White Chair on Purple
24 X 11.75

 

Schuessler
 

The paintings by Kim Schuessler are joyously kooky. Figures that recall the flapper-era images by Al Held sport about in the sunshine and under umbrellas , strolling and dancing with abandon. Silly little cars stare at the viewer like jelly beans with eyes, and furniture assumes comfortable personalities. To the casual eyes, these works have a child-like quality that might tempt those with really gifted children to strip their refrigerators and hang offspring art throughout the house. Of course, Schuessler’s paintings are more than childish patterns. Along with sunny colors and coltish anatomical exaggerations, she employs scribbled words as information and as non-verbal decorative elements. Her work offers the delectable quality of a dessert concoction.
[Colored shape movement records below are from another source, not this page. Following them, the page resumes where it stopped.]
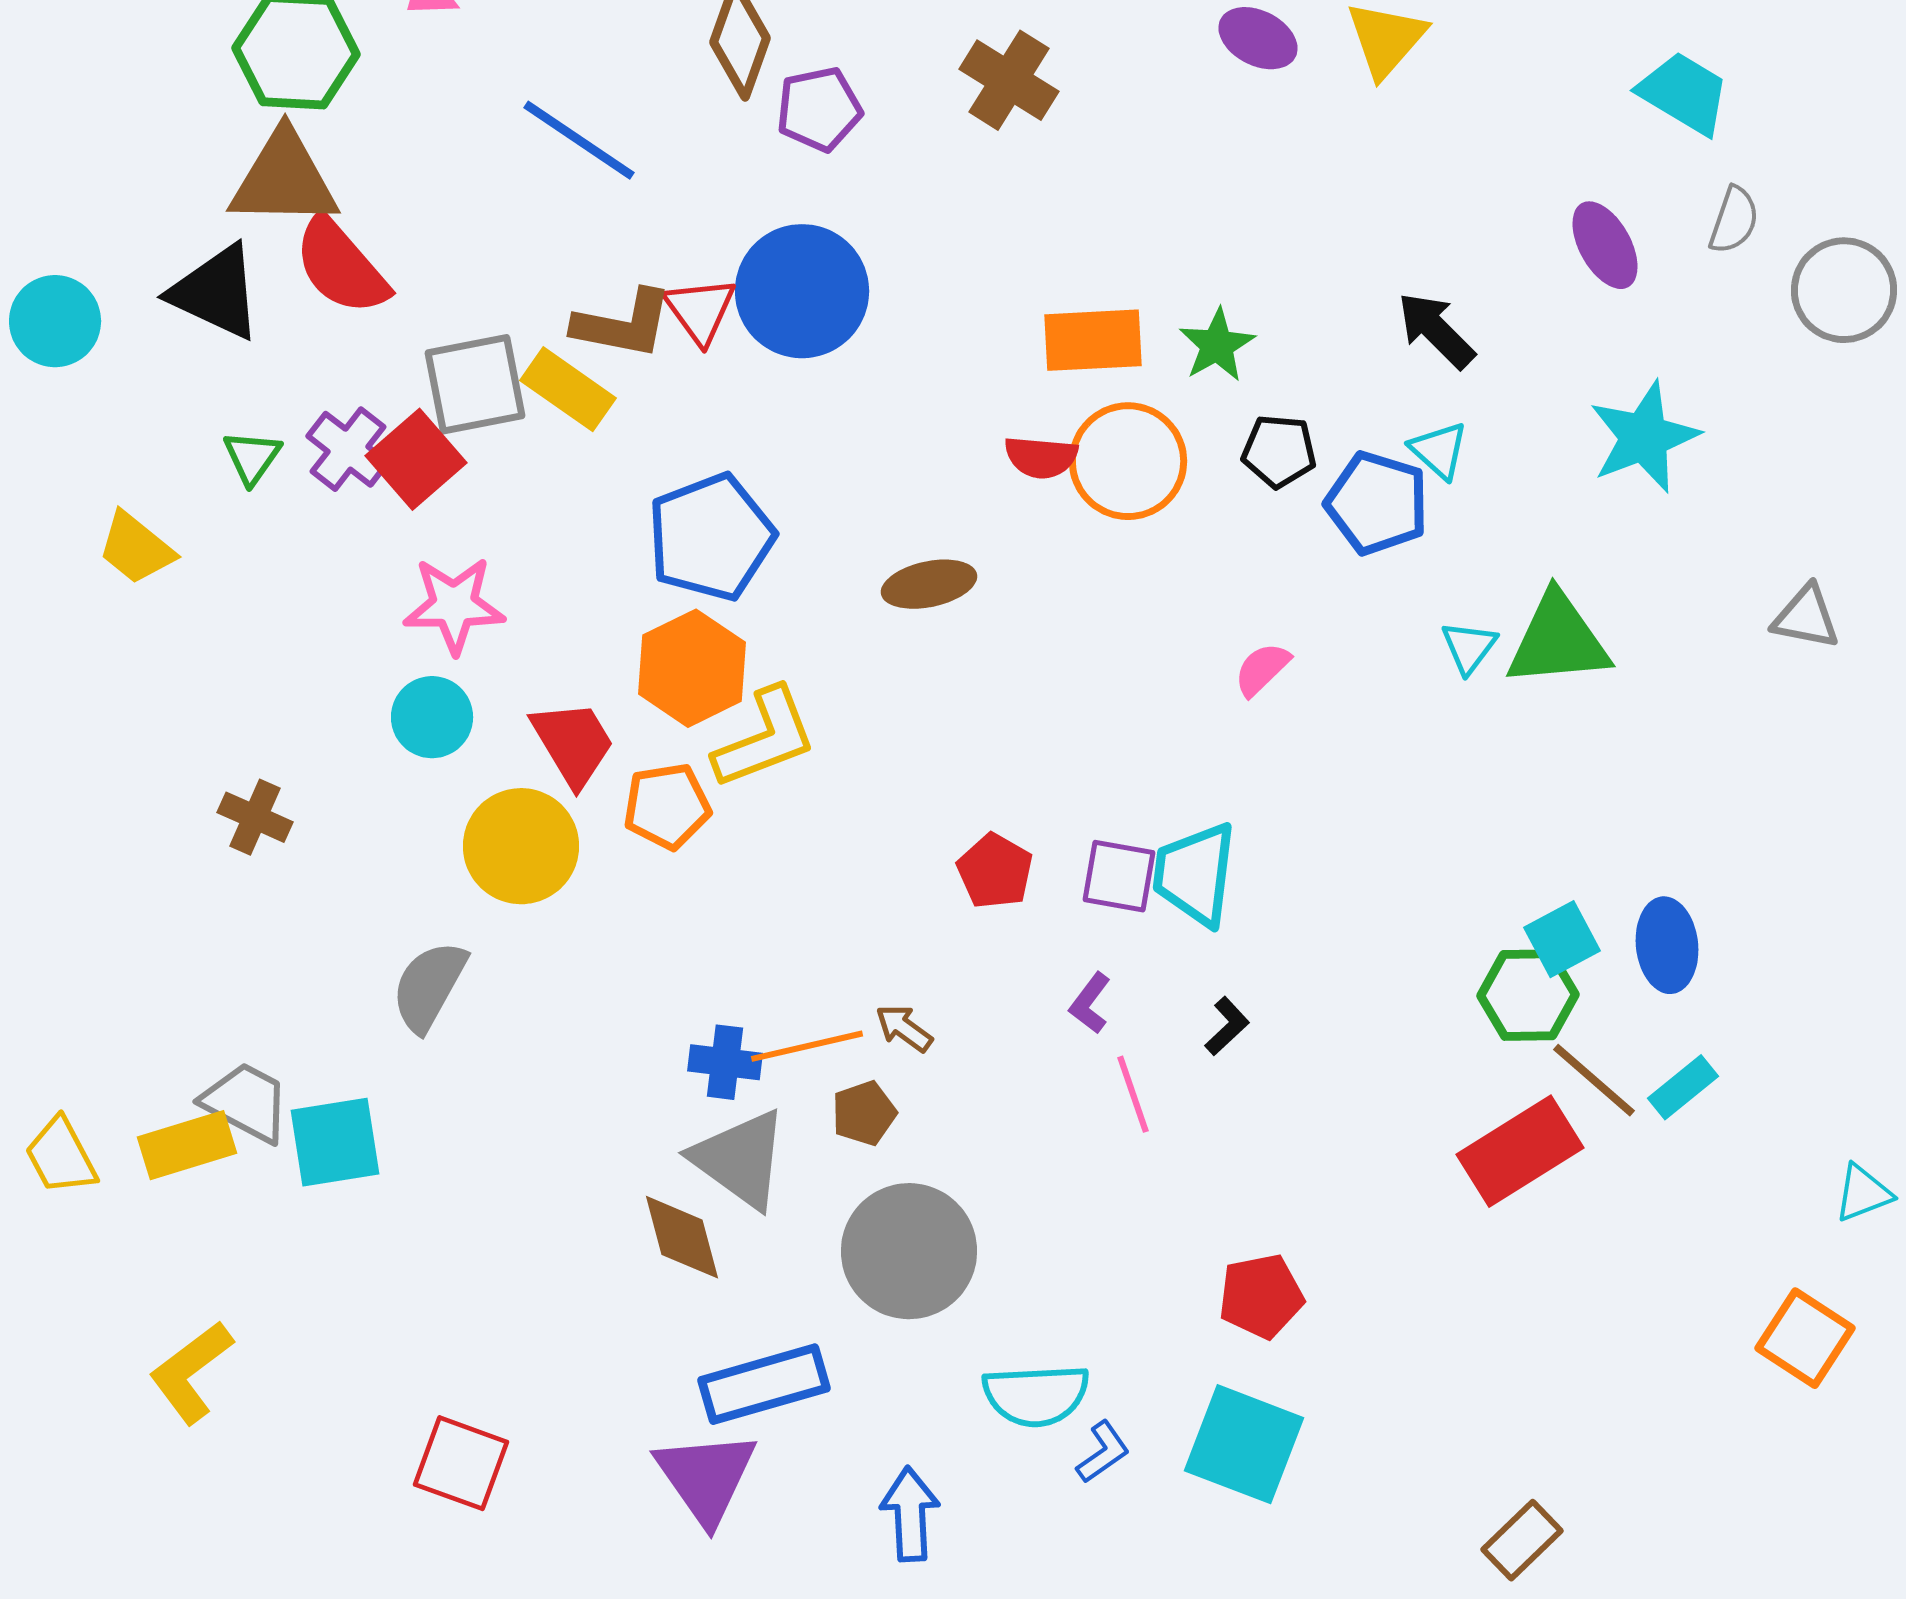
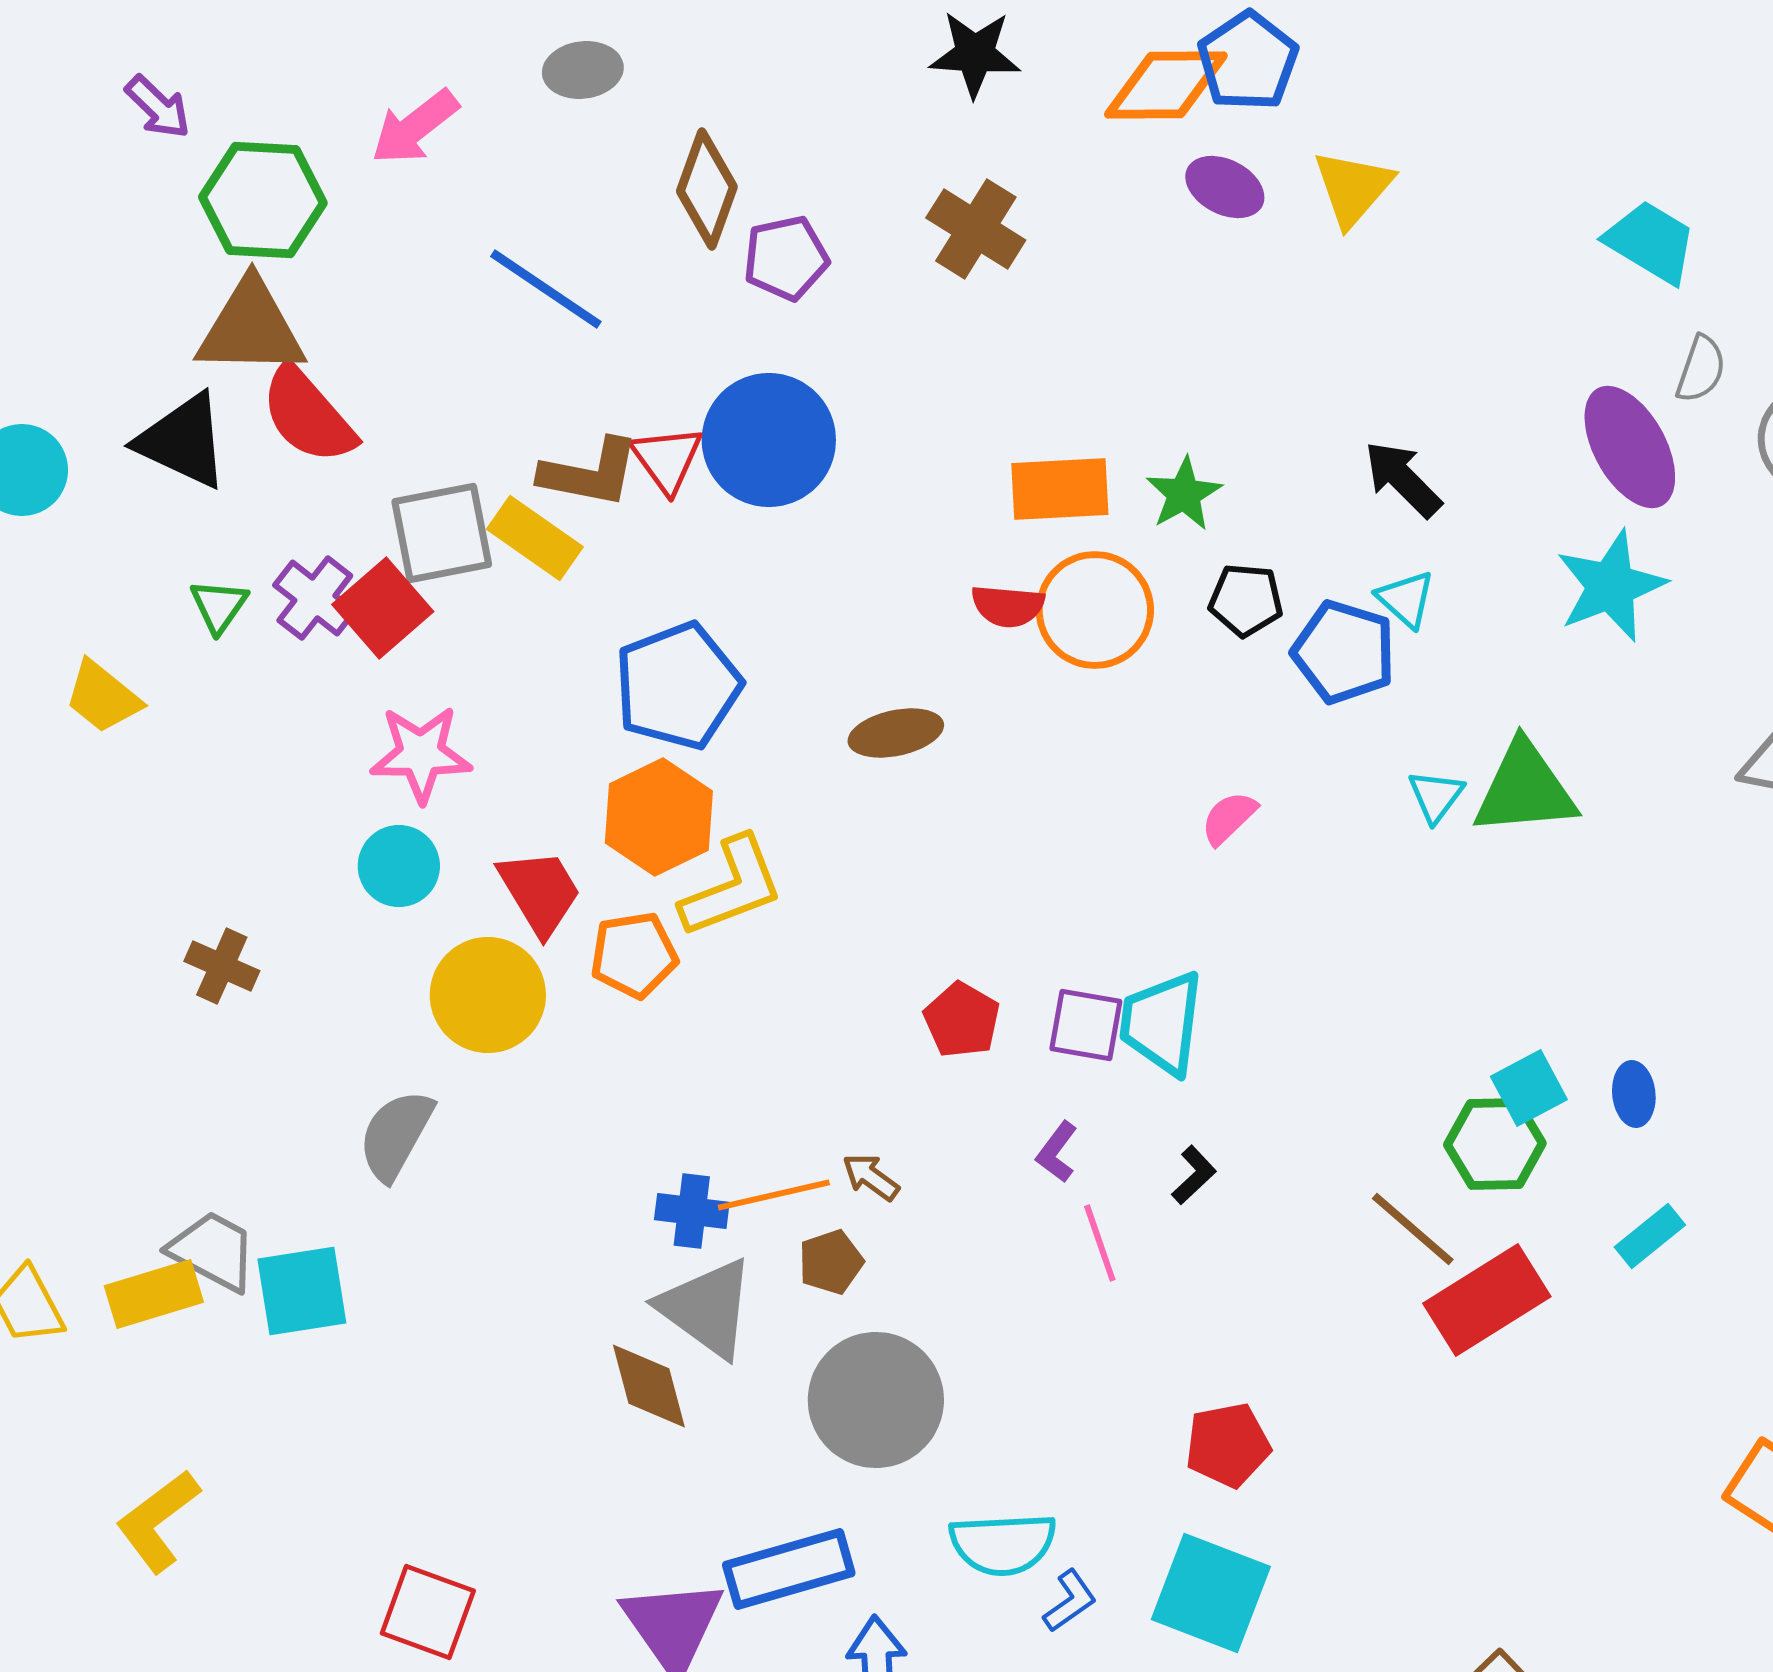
purple ellipse: (1605, 245) -> (1630, 447), moved, size x1.4
blue ellipse: (1667, 945) -> (1634, 1094), size x0.7
brown line: (1594, 1080) -> (1413, 1229), moved
blue rectangle: (764, 1384) -> (789, 1569), moved

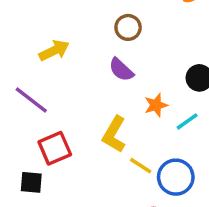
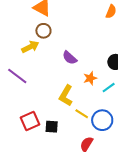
brown circle: (128, 27) -> (43, 31), moved
red square: (55, 148) -> (30, 121), moved
black square: (31, 182) -> (52, 127), moved

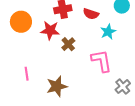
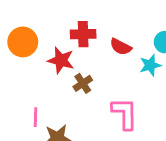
cyan star: (108, 32) -> (150, 65), moved
pink line: (27, 74) -> (35, 117), moved

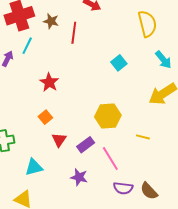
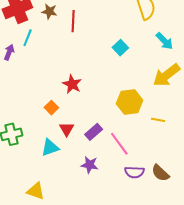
red star: (49, 82) -> (72, 84), moved
yellow hexagon: (108, 116) -> (130, 102), moved
yellow line: (143, 137) -> (158, 120), moved
cyan triangle: (34, 167) -> (50, 148), moved

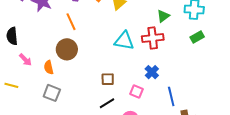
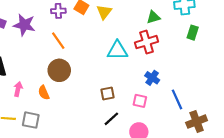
green triangle: (163, 16) -> (153, 17), turned 32
green rectangle: (197, 37) -> (193, 33), turned -32
pink arrow: (25, 60) -> (18, 89), turned -112
gray square: (52, 93) -> (31, 120), moved

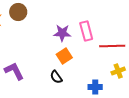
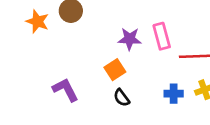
orange square: (64, 56) -> (115, 70), moved
blue cross: (95, 87) -> (174, 94), moved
Kim Schuessler has developed a whimsical style that can be called kooky in the Al Held cartoon manner, a way of painting charming and slightly ditzy figures. One can sense the sap rising from the firmly rooted feet of her figures, their tree trunk-like figures often topped by umbrellas. The very awkwardness of these youthful doll-like figures suggests spring, the discovery of love and the innocent, lubberly testing of youthful passion. While there are several works that depict row houses and sets of chairs, the figure paintings dominate this witty and guileless excursion into the utterly cute.